Top of Study material

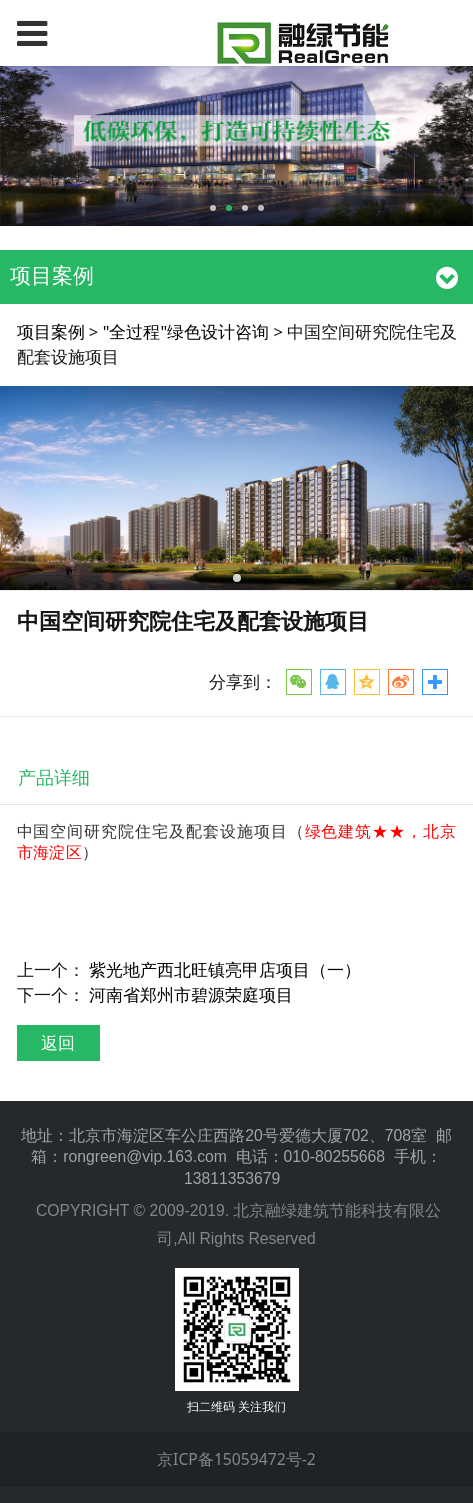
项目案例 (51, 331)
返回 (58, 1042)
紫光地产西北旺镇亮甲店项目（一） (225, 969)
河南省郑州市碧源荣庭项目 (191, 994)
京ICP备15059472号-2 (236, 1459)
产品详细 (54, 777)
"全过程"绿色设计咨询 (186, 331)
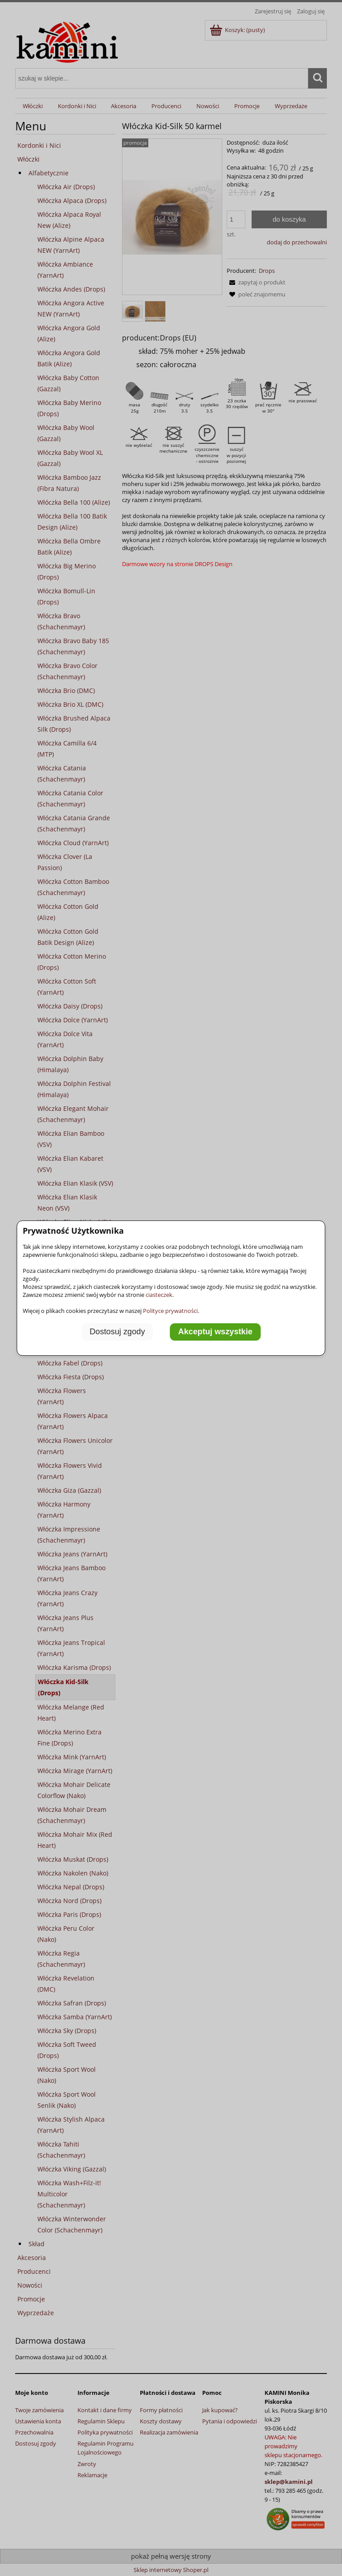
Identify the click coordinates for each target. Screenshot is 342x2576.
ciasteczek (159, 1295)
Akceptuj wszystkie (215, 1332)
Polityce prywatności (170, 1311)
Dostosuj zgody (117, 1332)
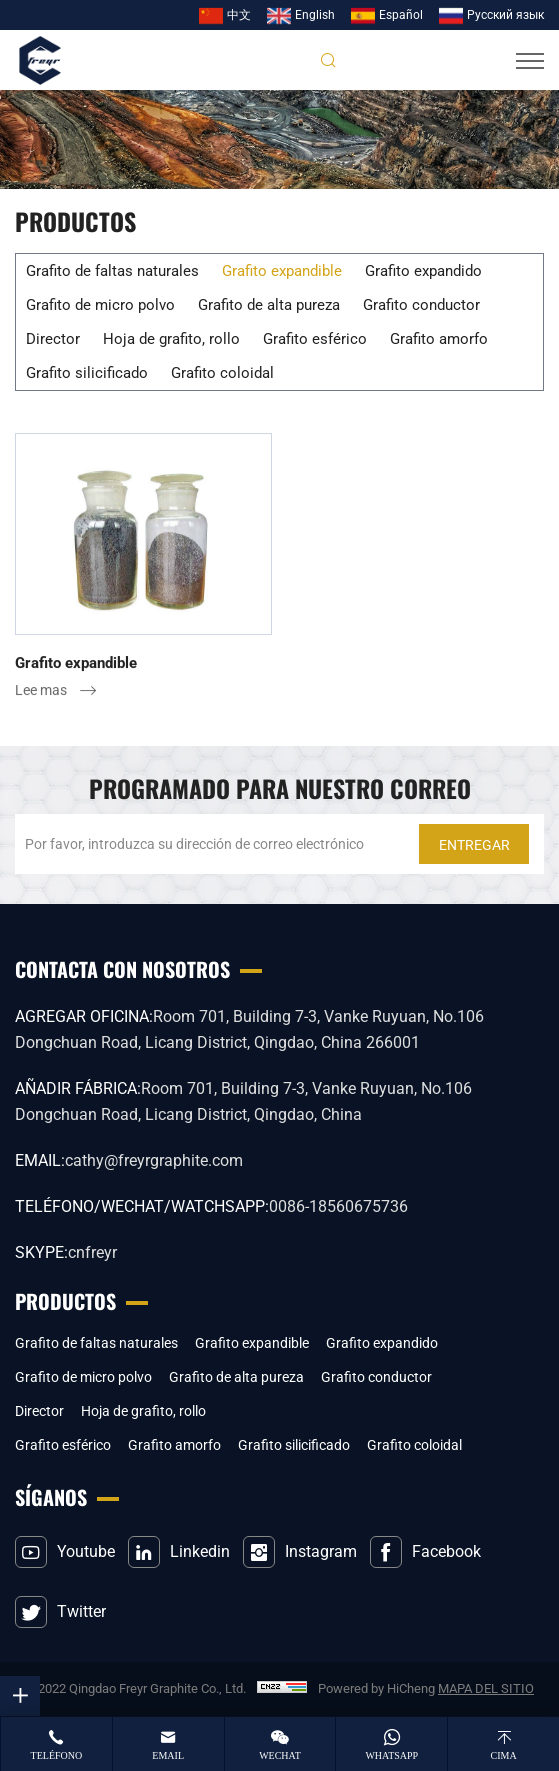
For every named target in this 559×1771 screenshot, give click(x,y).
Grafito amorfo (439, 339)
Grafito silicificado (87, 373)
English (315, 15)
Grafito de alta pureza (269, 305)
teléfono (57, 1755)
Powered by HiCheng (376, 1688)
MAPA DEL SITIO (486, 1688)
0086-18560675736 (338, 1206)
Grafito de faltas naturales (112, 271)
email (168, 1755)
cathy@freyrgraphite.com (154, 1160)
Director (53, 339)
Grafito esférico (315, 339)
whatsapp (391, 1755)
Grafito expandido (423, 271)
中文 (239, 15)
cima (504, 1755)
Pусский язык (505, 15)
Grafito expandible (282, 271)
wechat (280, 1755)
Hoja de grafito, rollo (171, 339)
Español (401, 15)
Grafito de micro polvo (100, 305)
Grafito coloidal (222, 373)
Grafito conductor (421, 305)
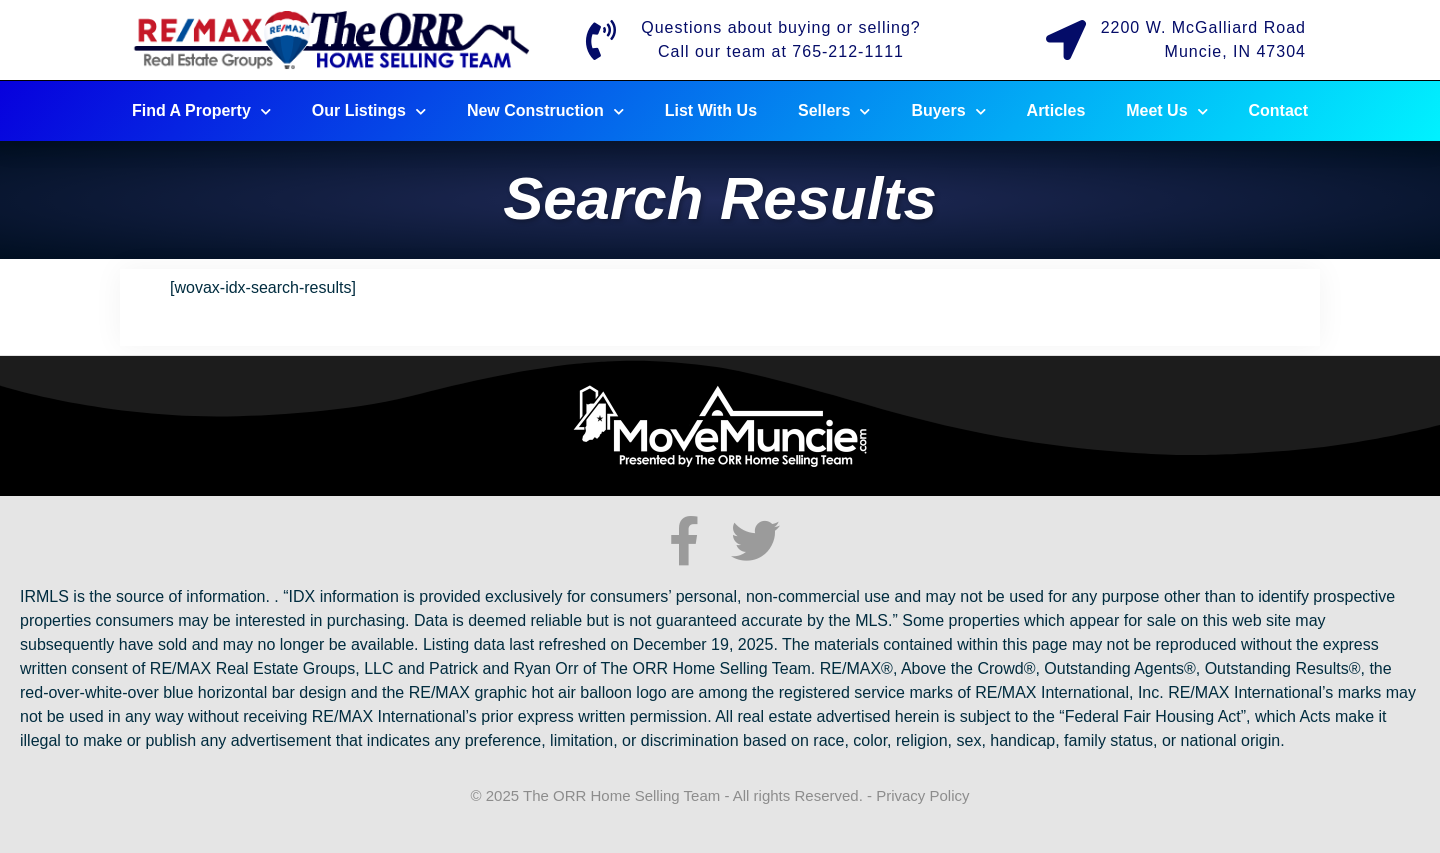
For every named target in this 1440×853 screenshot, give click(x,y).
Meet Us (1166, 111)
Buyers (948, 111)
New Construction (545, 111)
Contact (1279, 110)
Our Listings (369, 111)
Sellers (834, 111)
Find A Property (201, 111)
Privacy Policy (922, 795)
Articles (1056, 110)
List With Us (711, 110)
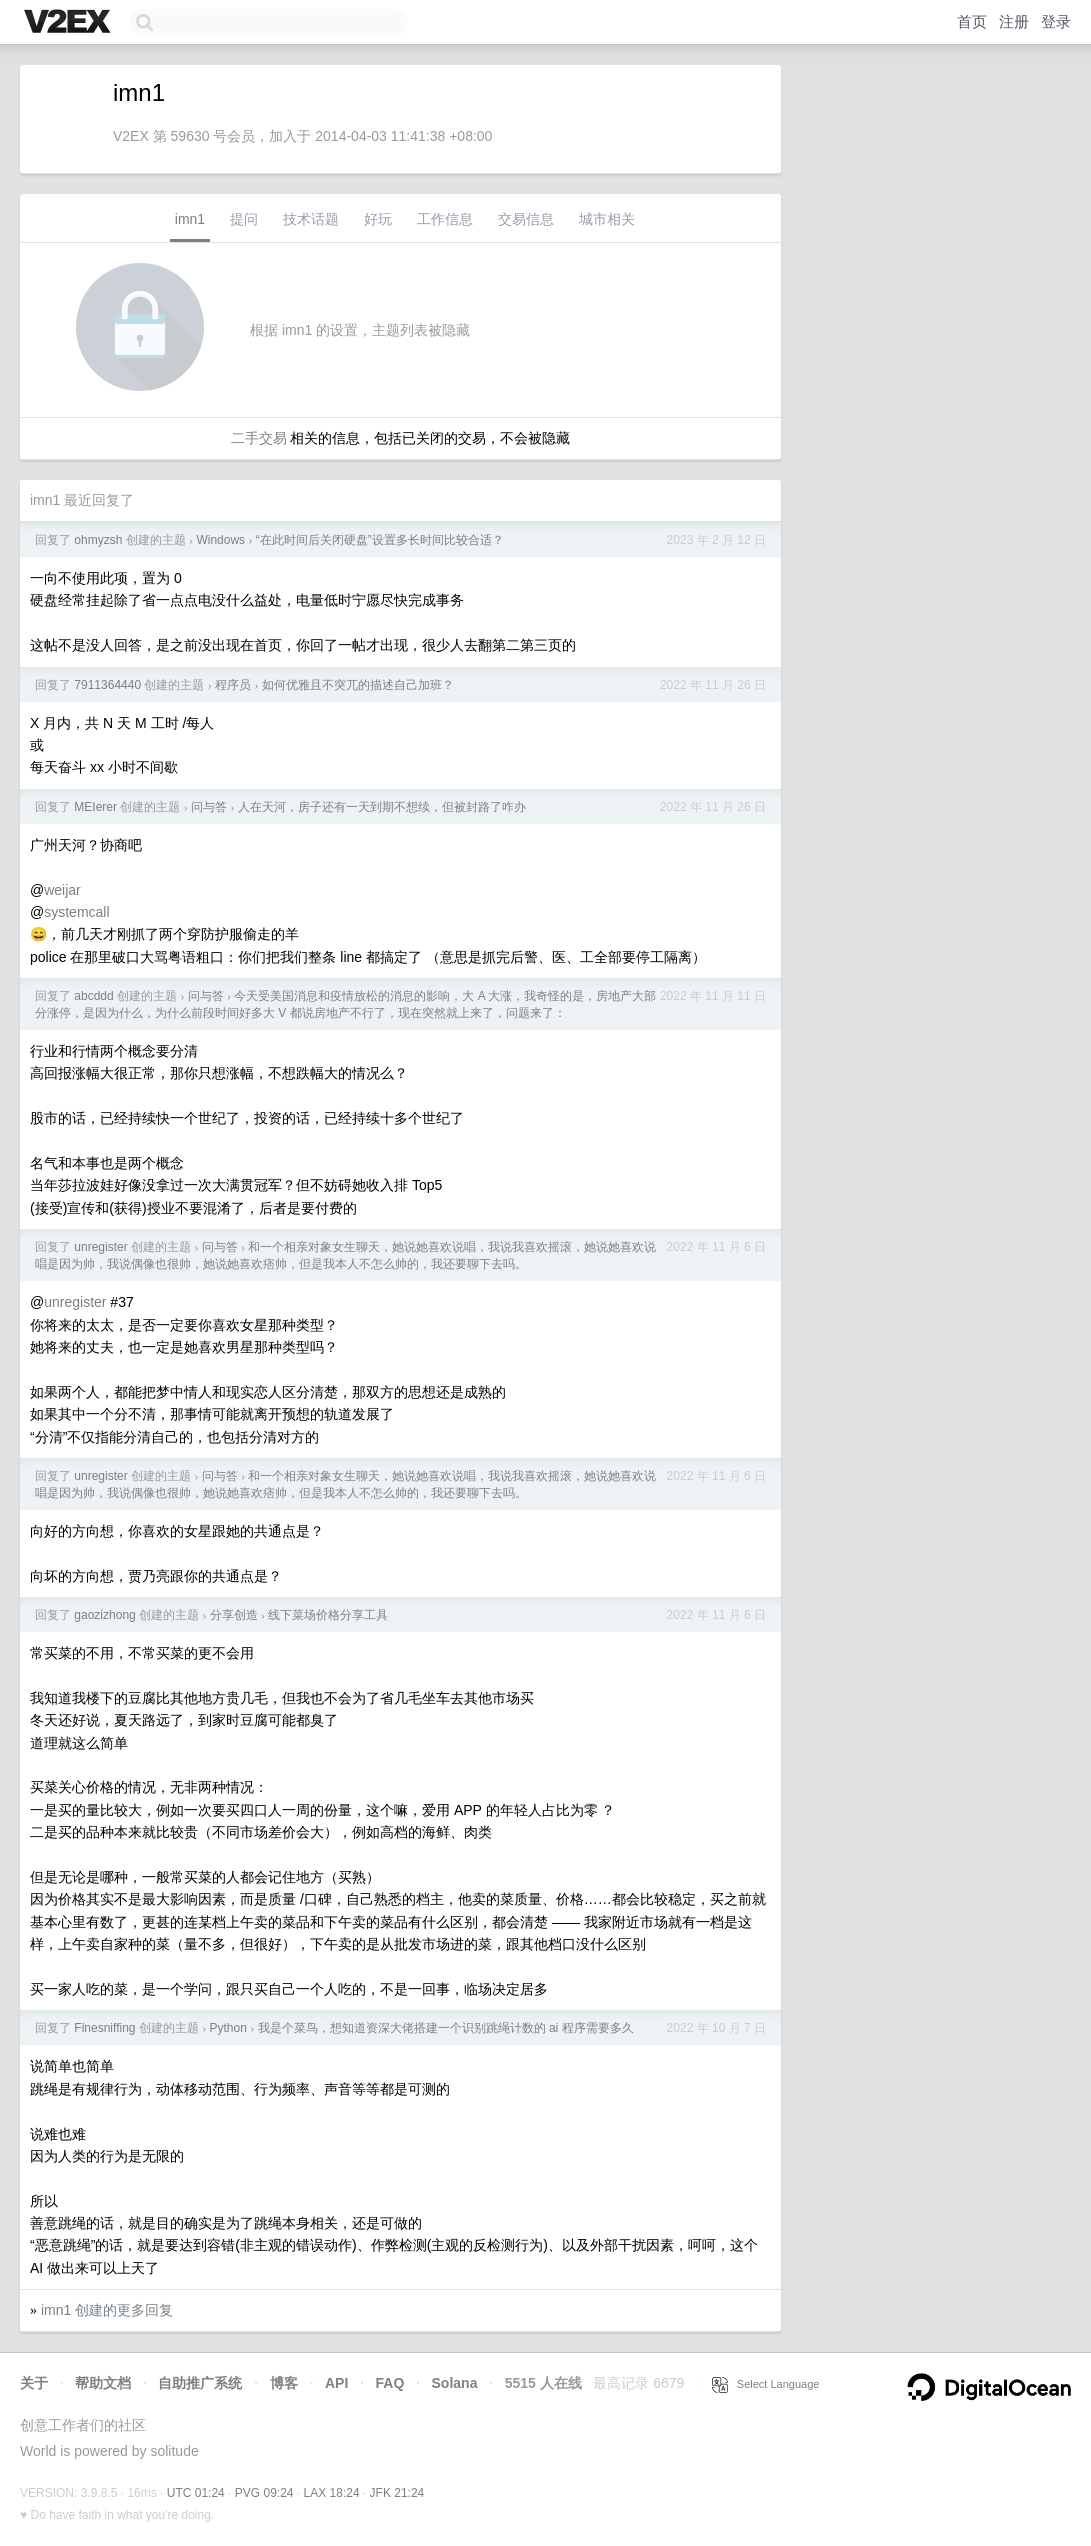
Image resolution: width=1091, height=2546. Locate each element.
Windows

Bottom of Study material

- [What needs to be done] Which lines in the data above contain "give"? Show each one.

- [Completed exercise]
For every named target in this 559×1771 screenshot, give click(x,y).
For every named target in this 1440×853 screenshot, give click(x,y).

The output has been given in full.